俺はその言葉を聞いて宝石を握る、微かに光りながら宝石は手の中で砕け散る、光は俺の目の前で文字になった。


任発動型スキル

<隠絶3> <火炎1> <身体強化1>


常時発動型スキル

<殺気探知10> <夜目5> <千里眼2>

その文字を見てハノンは慣れた手つきで紙に記入していく、俺は自身にスキルがあったことに感動しながら記入するハノンを見ていた。
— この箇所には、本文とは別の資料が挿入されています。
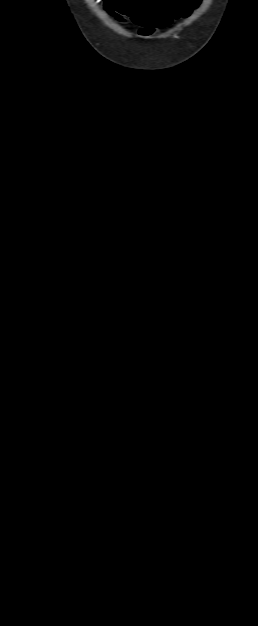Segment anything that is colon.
I'll use <instances>...</instances> for the list:
<instances>
[{
  "label": "colon",
  "mask_w": 258,
  "mask_h": 626,
  "mask_svg": "<svg viewBox=\"0 0 258 626\" xmlns=\"http://www.w3.org/2000/svg\"><path fill=\"white\" fill-rule=\"evenodd\" d=\"M117 7H118V9H120V10H122V9H123V8H121V7H119V6H117ZM153 22H154V24H153V25H155V24L162 25V22H161V21H157V20H155V19H154V20H153Z\"/></svg>",
  "instance_id": "5ec220e1"
}]
</instances>
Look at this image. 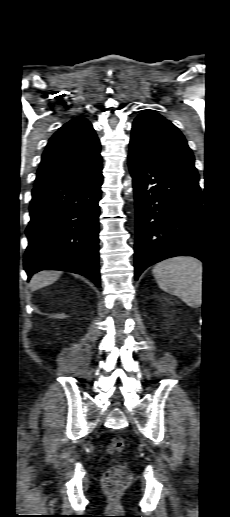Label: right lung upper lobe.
Segmentation results:
<instances>
[{
  "mask_svg": "<svg viewBox=\"0 0 230 517\" xmlns=\"http://www.w3.org/2000/svg\"><path fill=\"white\" fill-rule=\"evenodd\" d=\"M100 142L91 123L76 117L50 139L42 155L34 188L68 181L101 165Z\"/></svg>",
  "mask_w": 230,
  "mask_h": 517,
  "instance_id": "cb5924a9",
  "label": "right lung upper lobe"
}]
</instances>
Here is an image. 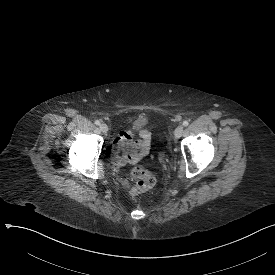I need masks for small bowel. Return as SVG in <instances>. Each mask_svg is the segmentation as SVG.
<instances>
[{
    "mask_svg": "<svg viewBox=\"0 0 275 275\" xmlns=\"http://www.w3.org/2000/svg\"><path fill=\"white\" fill-rule=\"evenodd\" d=\"M142 139L140 141L133 140L131 136L121 133L115 140L113 144V152L115 155V165L118 167L124 166L128 163H136L142 157L147 155L150 142L153 138L151 132L146 131L143 133ZM147 151L144 152L143 150Z\"/></svg>",
    "mask_w": 275,
    "mask_h": 275,
    "instance_id": "small-bowel-1",
    "label": "small bowel"
}]
</instances>
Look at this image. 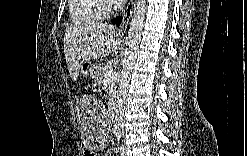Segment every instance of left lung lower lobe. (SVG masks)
Returning <instances> with one entry per match:
<instances>
[{
  "mask_svg": "<svg viewBox=\"0 0 247 156\" xmlns=\"http://www.w3.org/2000/svg\"><path fill=\"white\" fill-rule=\"evenodd\" d=\"M121 20H122V17H118V18H116V19H113V20H112V23H113V24H120Z\"/></svg>",
  "mask_w": 247,
  "mask_h": 156,
  "instance_id": "1",
  "label": "left lung lower lobe"
}]
</instances>
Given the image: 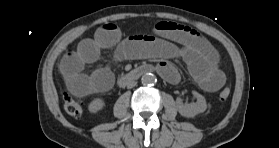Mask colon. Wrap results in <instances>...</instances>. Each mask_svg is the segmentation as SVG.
<instances>
[{"instance_id": "obj_1", "label": "colon", "mask_w": 279, "mask_h": 148, "mask_svg": "<svg viewBox=\"0 0 279 148\" xmlns=\"http://www.w3.org/2000/svg\"><path fill=\"white\" fill-rule=\"evenodd\" d=\"M139 35H143V31H135L131 33L129 36H139ZM230 93H231L230 89L228 87H225L219 93V98L221 100H226L230 96ZM64 107L66 112L73 117H80L83 113L82 102L80 99L76 97L65 95Z\"/></svg>"}]
</instances>
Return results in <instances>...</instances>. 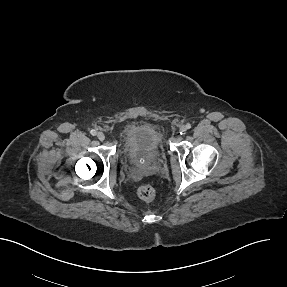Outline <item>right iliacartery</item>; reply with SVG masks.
Instances as JSON below:
<instances>
[{
  "instance_id": "right-iliac-artery-1",
  "label": "right iliac artery",
  "mask_w": 287,
  "mask_h": 287,
  "mask_svg": "<svg viewBox=\"0 0 287 287\" xmlns=\"http://www.w3.org/2000/svg\"><path fill=\"white\" fill-rule=\"evenodd\" d=\"M90 133H91V135H93V136H95V135L97 134L96 130H94V129H92V130L90 131Z\"/></svg>"
}]
</instances>
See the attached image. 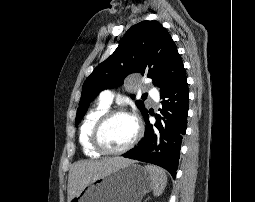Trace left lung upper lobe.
I'll use <instances>...</instances> for the list:
<instances>
[{
  "label": "left lung upper lobe",
  "instance_id": "left-lung-upper-lobe-1",
  "mask_svg": "<svg viewBox=\"0 0 255 202\" xmlns=\"http://www.w3.org/2000/svg\"><path fill=\"white\" fill-rule=\"evenodd\" d=\"M184 71L174 41L159 22L142 21L133 25L114 53L99 64L84 82L75 125L99 92L122 85L124 78L133 72L147 75L161 92L174 84ZM136 105L143 115L147 112L141 100H137Z\"/></svg>",
  "mask_w": 255,
  "mask_h": 202
}]
</instances>
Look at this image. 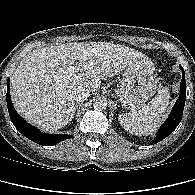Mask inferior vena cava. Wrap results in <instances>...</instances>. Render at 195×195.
Here are the masks:
<instances>
[{
  "label": "inferior vena cava",
  "instance_id": "602c4592",
  "mask_svg": "<svg viewBox=\"0 0 195 195\" xmlns=\"http://www.w3.org/2000/svg\"><path fill=\"white\" fill-rule=\"evenodd\" d=\"M90 95V91L85 87H79L73 92L74 100L79 103L86 100Z\"/></svg>",
  "mask_w": 195,
  "mask_h": 195
}]
</instances>
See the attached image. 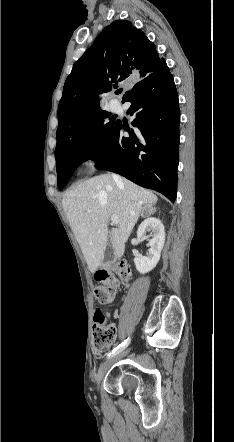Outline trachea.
Here are the masks:
<instances>
[{"mask_svg":"<svg viewBox=\"0 0 234 442\" xmlns=\"http://www.w3.org/2000/svg\"><path fill=\"white\" fill-rule=\"evenodd\" d=\"M116 94H119L120 93V91L119 90H117L116 92H115Z\"/></svg>","mask_w":234,"mask_h":442,"instance_id":"trachea-1","label":"trachea"}]
</instances>
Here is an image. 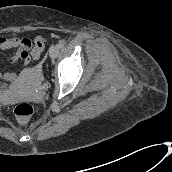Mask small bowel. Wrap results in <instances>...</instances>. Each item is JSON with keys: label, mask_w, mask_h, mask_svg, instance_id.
<instances>
[{"label": "small bowel", "mask_w": 172, "mask_h": 172, "mask_svg": "<svg viewBox=\"0 0 172 172\" xmlns=\"http://www.w3.org/2000/svg\"><path fill=\"white\" fill-rule=\"evenodd\" d=\"M45 38L37 36L33 41L27 37H4L0 36V50L17 49L16 53L9 58L11 63L21 62V71L24 70L31 60H37L44 49ZM20 72H0V79L11 82L19 76Z\"/></svg>", "instance_id": "small-bowel-1"}]
</instances>
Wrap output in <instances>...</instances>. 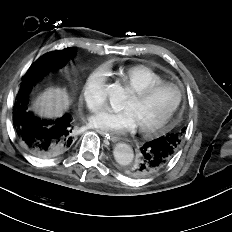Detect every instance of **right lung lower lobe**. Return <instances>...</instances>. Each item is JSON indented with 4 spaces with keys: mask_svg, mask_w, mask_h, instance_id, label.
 Segmentation results:
<instances>
[{
    "mask_svg": "<svg viewBox=\"0 0 232 232\" xmlns=\"http://www.w3.org/2000/svg\"><path fill=\"white\" fill-rule=\"evenodd\" d=\"M34 86V85H33ZM33 86L20 87L13 107V124L25 150L40 158L59 156L73 142V122L69 113L55 120L41 119L27 111Z\"/></svg>",
    "mask_w": 232,
    "mask_h": 232,
    "instance_id": "obj_1",
    "label": "right lung lower lobe"
}]
</instances>
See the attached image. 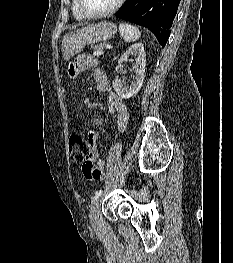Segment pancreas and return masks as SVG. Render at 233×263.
I'll list each match as a JSON object with an SVG mask.
<instances>
[{
    "label": "pancreas",
    "instance_id": "obj_1",
    "mask_svg": "<svg viewBox=\"0 0 233 263\" xmlns=\"http://www.w3.org/2000/svg\"><path fill=\"white\" fill-rule=\"evenodd\" d=\"M105 47V43H100L94 46V50H102Z\"/></svg>",
    "mask_w": 233,
    "mask_h": 263
}]
</instances>
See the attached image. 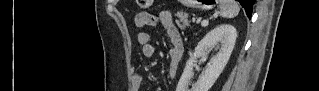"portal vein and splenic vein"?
I'll return each mask as SVG.
<instances>
[{"label": "portal vein and splenic vein", "instance_id": "obj_1", "mask_svg": "<svg viewBox=\"0 0 319 91\" xmlns=\"http://www.w3.org/2000/svg\"><path fill=\"white\" fill-rule=\"evenodd\" d=\"M201 25L204 26V27L207 26L208 25V21H206V20L202 21Z\"/></svg>", "mask_w": 319, "mask_h": 91}]
</instances>
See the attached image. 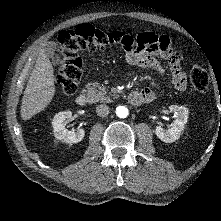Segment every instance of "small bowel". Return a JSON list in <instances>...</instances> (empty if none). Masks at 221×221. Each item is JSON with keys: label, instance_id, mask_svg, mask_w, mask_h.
Instances as JSON below:
<instances>
[{"label": "small bowel", "instance_id": "1", "mask_svg": "<svg viewBox=\"0 0 221 221\" xmlns=\"http://www.w3.org/2000/svg\"><path fill=\"white\" fill-rule=\"evenodd\" d=\"M123 48L126 61L129 64L150 68L161 74L165 73V69L157 57L167 60L173 87L178 91L186 89L187 80L180 66V54L173 51L168 36L142 32L136 38L131 36V42ZM139 92L145 97L146 102H150L156 97V93L149 88H144Z\"/></svg>", "mask_w": 221, "mask_h": 221}]
</instances>
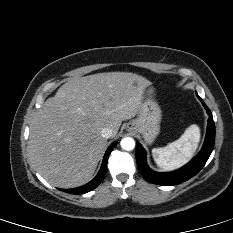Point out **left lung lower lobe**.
<instances>
[{"mask_svg": "<svg viewBox=\"0 0 233 233\" xmlns=\"http://www.w3.org/2000/svg\"><path fill=\"white\" fill-rule=\"evenodd\" d=\"M197 95V94H196ZM210 118L208 120L207 134L205 142L200 153L184 167L170 173H159L151 170L146 164L145 151L139 143L136 144L137 165L144 178L153 184L158 185H177L191 177L195 176L205 165L214 147L215 142V124L211 111L197 95Z\"/></svg>", "mask_w": 233, "mask_h": 233, "instance_id": "0a47b994", "label": "left lung lower lobe"}]
</instances>
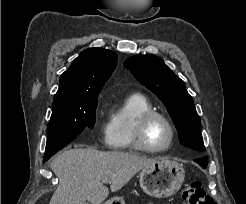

「住所はとりあえず<鳥の巣>にしておきましたが宿か住居が見つかり次第教えてくださいね、それとガルウスさんの推薦ということですので試験は免除いたします、<翼を持つ者>に関して簡単な説明をさせていただきたいのですがよろしいでしょうか?」


説明を聞く前に俺は分からないことを尋ねる、「その前に少しいいか、俺の持つスキルは効果なんだ?」


俺が質問するとハノンよりも先にガルウスが答えてくれた。


「全継、スキルの効果については俺が後で説明してやる、不用意にスキルの効果を言われるのは君もいやだろ?」


ガルウスは真剣な顔をしながら俺に言ってくれた、そのやりとりをハノンはニコニコしながら見ていた、確かにそうだ、俺は忍をやめ自由になれた事で舞い上がって情報をばら撒く危険性を忘れていた、ガルウスの言葉で頭が冷めた俺はハノンに<翼を持つ者>についての説明をお願いする、「そうだな、助かったよガルウス、あんたのおかげで危険を減らせた、ハノンさん説明をお願いする」


俺の言葉を聞いてガルウスとハノンは少し笑った後ハノンは<翼を持つ者>についての説明をしてくれた。


「では説明させていただきます、<翼を持つ者>は主に冒険者の位を決め位に応じた依頼の斡旋を行っております、モンスターや手配書の人物を討伐した場合、亡骸やそれに準ずるものを持ってきていただければそれを査定し、お金に換えることもやっております、また冒険をしていると見つかる異物や秘宝を持ってきていただければそれも査定させていただきます、ですが依頼を受けていただければ報奨金が出ますので出来れば定期的に依頼があるか見に来てください」


モンスターという聞きなれない言葉もあったが大体はついていけているので俺は無言で頷いてた。


「続いて<翼を持つ者>の位について説明をさせていただきます、位はこの翼を催した首飾りで一目で分かるようになっています、位は下から緑、黄、青、赤、白、黒、銀、金、黒炎となっております、そして翼の数で色の中での階級が分かるようになっております、白までは片翼から両翼で二段階、白からは片翼から両双翼までの四段階で分かるようになっております、全継様はボスコボルトを討伐なさったと言う事ですので赤の両翼をお渡しいたします、定期的に依頼や討伐、異物や秘宝、秘境の発見などをしていただければ位が上がって上の位の首飾りをお渡しいたします」


なるほどあの首飾りにはそんな意味があったのか、ガルウスは白の三枚翼ということは俺より三つ位が上という事か、俺は周りも見渡す、この場所にいる者の中ではガルウスが一番位が上の様だ。


「最後になりますが今日より全継様は<翼を持つ者>の一員になります、基本的にはなにをなさるのも自由ですが、先人や後人に恥じることの無いような活躍を期待しております、私からは以上です、分からないことはありますでしょうか?」


説明を終えたハノンはホッと胸を撫でおろす、モンスターという物について気にはなるが後で書物か何かで学ぼう、それよりも俺は少しでも早くあの首飾りを首掛けたいという気持ちがある、「いや、分かりやすい説明をありがとうハノンさん」俺がそう言うとハノンさんは微笑みながら俺に首飾りを渡してくれた、これを身に着ければ俺は自由の翼を手に入れられる、そう思おうと感慨深いな、そんな事を思いながら俺は首飾りを掛けた、今日から俺は冒険者だ!